----- Dataset entries

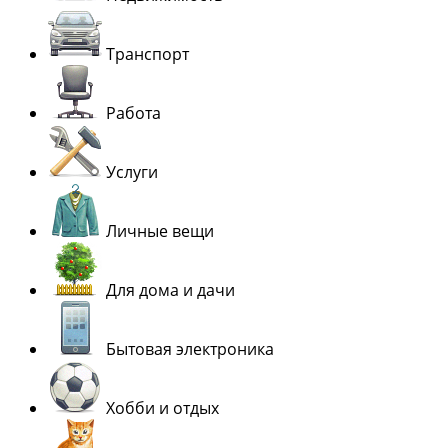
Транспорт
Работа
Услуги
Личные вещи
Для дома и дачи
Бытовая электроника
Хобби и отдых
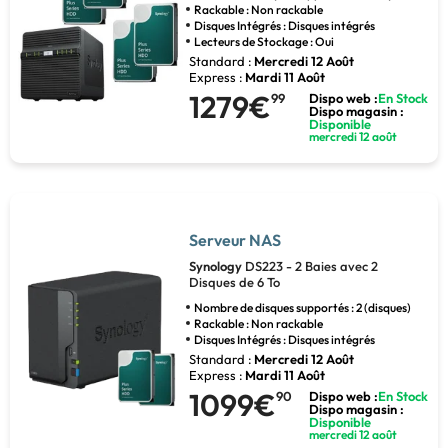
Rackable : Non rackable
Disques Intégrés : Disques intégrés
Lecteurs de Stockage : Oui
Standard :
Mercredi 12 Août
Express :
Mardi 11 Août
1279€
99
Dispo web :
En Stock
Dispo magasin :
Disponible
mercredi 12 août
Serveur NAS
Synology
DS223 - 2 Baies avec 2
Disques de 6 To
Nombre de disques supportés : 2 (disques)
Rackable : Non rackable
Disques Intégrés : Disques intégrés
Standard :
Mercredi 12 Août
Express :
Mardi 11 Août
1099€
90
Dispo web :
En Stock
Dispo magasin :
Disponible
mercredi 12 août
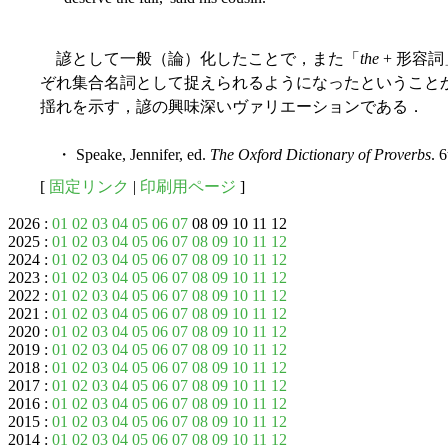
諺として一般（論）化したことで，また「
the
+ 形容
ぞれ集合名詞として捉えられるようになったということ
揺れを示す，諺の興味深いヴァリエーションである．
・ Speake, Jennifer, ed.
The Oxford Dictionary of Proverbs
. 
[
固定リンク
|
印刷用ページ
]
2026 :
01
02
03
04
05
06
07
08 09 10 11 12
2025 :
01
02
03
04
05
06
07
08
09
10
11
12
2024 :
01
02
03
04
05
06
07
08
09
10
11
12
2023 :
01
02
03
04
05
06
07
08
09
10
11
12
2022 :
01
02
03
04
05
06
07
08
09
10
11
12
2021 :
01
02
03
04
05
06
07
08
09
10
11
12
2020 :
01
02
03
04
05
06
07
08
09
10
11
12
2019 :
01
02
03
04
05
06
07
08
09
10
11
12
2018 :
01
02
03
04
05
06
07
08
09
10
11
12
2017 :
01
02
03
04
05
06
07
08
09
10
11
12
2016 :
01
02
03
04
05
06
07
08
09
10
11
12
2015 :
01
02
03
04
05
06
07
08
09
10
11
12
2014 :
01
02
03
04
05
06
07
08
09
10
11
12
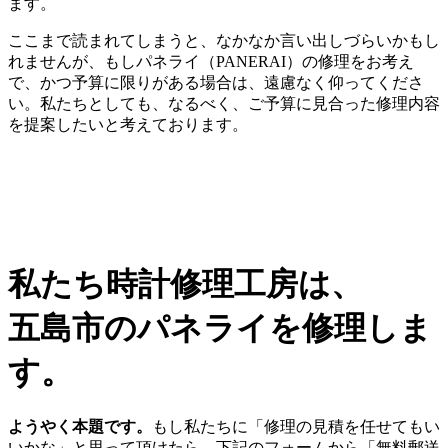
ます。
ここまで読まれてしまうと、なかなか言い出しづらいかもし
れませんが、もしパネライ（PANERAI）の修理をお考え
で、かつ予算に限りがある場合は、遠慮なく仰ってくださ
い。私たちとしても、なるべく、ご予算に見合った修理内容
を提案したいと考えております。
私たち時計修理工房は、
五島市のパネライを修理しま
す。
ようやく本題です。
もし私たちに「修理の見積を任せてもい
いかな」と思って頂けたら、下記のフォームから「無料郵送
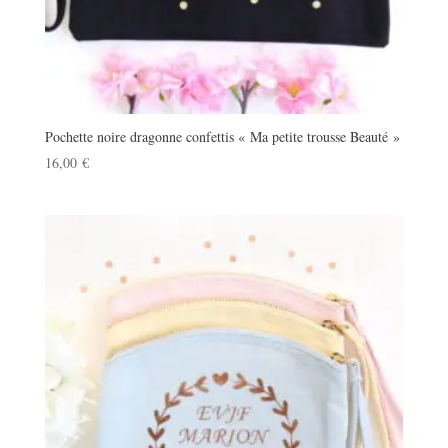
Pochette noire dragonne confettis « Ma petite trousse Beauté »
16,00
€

----------
----- Dataset entries

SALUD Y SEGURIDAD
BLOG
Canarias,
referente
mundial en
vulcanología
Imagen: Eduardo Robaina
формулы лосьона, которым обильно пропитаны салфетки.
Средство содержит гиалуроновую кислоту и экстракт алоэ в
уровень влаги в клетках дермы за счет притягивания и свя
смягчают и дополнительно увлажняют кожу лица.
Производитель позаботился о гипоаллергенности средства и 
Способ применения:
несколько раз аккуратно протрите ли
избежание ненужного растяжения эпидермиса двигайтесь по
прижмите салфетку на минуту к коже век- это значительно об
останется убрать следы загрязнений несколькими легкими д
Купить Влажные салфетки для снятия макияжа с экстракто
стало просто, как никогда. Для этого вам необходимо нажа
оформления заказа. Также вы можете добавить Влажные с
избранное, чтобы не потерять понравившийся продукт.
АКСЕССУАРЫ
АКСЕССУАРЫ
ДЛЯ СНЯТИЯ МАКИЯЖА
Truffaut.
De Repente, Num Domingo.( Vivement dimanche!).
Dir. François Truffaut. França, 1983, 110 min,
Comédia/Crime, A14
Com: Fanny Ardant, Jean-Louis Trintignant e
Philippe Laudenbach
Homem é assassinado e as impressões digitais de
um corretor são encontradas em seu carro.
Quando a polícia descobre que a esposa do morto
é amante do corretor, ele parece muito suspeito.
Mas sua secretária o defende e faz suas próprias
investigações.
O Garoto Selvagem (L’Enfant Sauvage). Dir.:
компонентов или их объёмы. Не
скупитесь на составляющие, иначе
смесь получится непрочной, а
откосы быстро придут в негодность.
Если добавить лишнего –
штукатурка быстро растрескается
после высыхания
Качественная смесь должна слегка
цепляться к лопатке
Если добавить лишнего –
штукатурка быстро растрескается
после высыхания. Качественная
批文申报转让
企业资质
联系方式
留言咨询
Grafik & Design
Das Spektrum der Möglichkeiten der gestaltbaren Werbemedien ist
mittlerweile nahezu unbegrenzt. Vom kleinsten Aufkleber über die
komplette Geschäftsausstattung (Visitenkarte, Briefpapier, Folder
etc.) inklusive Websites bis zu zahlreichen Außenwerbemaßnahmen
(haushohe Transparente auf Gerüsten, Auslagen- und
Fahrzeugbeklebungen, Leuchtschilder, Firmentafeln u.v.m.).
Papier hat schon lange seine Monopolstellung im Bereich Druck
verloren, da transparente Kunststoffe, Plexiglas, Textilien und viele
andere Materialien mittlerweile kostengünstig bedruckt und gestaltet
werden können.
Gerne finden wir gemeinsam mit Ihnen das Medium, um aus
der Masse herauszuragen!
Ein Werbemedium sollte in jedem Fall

----------
----- Dataset entries

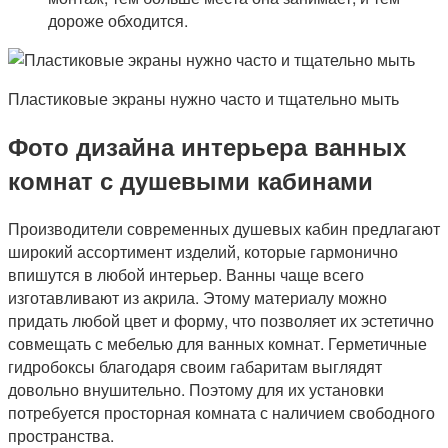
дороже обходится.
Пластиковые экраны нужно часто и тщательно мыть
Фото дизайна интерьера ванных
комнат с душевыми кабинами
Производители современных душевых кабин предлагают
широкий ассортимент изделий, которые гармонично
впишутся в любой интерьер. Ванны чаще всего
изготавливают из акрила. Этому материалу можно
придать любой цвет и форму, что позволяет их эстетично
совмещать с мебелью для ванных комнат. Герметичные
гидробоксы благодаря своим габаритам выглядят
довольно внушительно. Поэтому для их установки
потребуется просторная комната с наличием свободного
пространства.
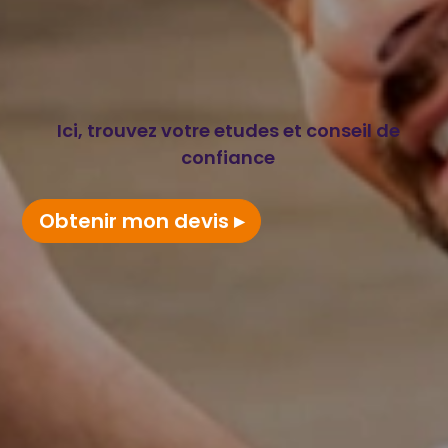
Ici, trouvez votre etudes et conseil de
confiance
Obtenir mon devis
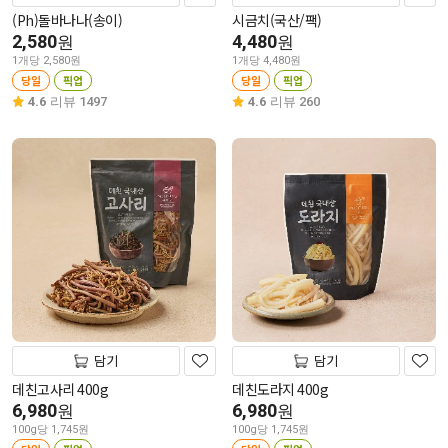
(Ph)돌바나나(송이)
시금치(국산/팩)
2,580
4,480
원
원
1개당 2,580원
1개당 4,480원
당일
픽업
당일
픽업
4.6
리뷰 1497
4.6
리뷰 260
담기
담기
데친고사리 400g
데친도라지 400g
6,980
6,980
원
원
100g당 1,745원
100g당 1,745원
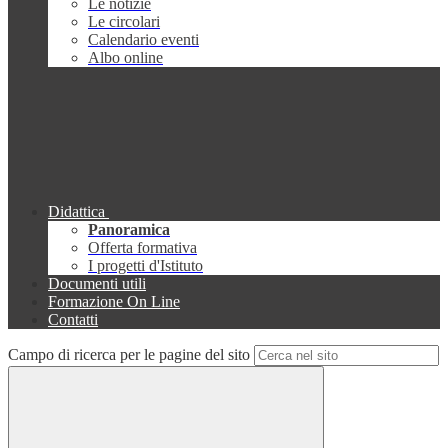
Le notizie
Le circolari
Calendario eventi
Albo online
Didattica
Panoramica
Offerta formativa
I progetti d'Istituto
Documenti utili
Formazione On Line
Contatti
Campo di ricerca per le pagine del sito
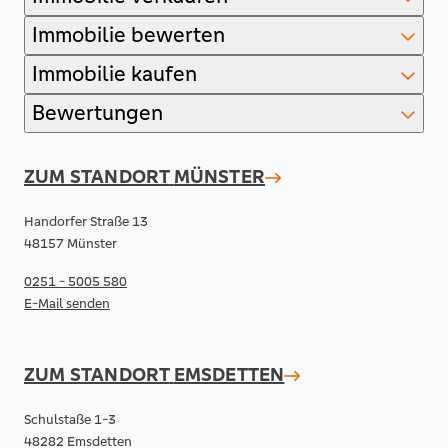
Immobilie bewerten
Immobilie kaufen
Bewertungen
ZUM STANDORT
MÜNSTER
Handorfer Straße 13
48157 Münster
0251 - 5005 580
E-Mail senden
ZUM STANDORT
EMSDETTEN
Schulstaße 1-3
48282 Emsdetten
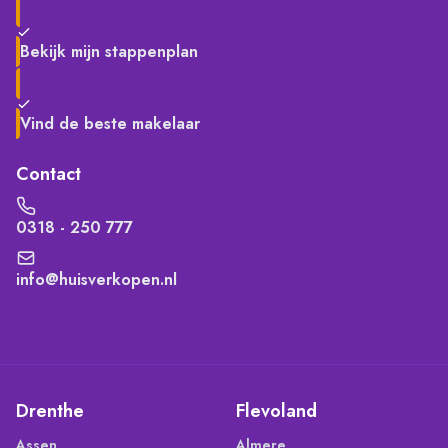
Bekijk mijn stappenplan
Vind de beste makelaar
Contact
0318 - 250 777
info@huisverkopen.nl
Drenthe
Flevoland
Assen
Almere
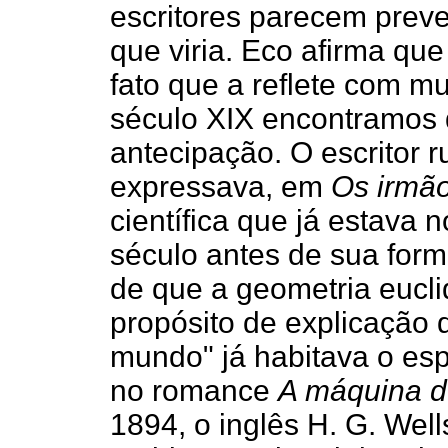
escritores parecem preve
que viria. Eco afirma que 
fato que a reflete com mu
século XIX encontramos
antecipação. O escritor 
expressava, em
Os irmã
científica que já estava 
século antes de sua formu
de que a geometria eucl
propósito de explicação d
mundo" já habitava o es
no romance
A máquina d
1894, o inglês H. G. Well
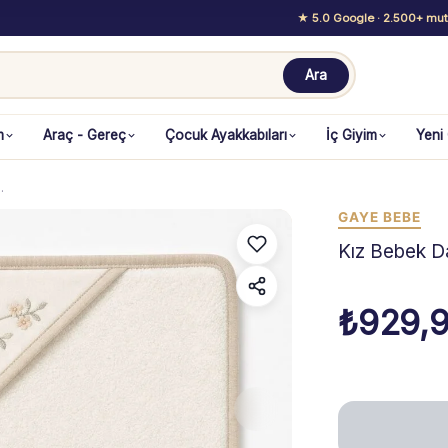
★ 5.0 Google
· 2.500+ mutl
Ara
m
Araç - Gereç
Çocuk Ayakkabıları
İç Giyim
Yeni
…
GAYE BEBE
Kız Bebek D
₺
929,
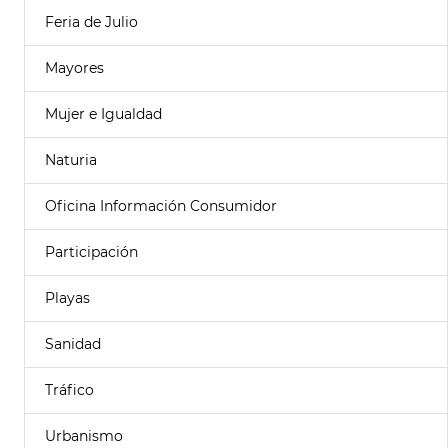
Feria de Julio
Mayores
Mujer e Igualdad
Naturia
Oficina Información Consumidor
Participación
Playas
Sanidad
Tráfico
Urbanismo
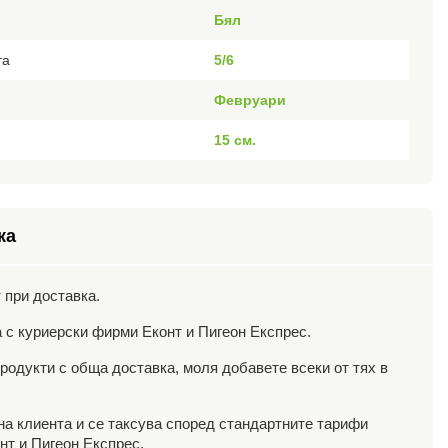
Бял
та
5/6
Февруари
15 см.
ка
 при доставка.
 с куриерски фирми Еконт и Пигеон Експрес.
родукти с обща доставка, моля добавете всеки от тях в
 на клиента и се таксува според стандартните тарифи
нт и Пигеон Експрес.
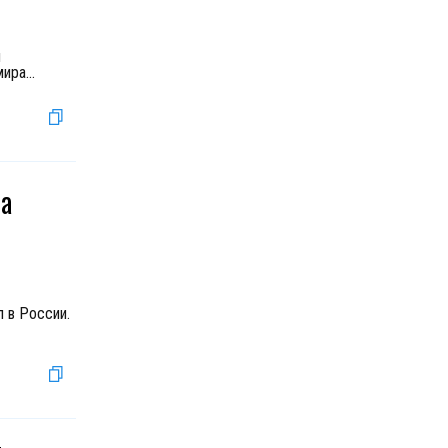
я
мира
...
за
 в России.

----------

Whenever the string "ванных" shows up in a line above, copy that line.

Фото дизайна интерьера ванных
совмещать с мебелью для ванных комнат. Герметичные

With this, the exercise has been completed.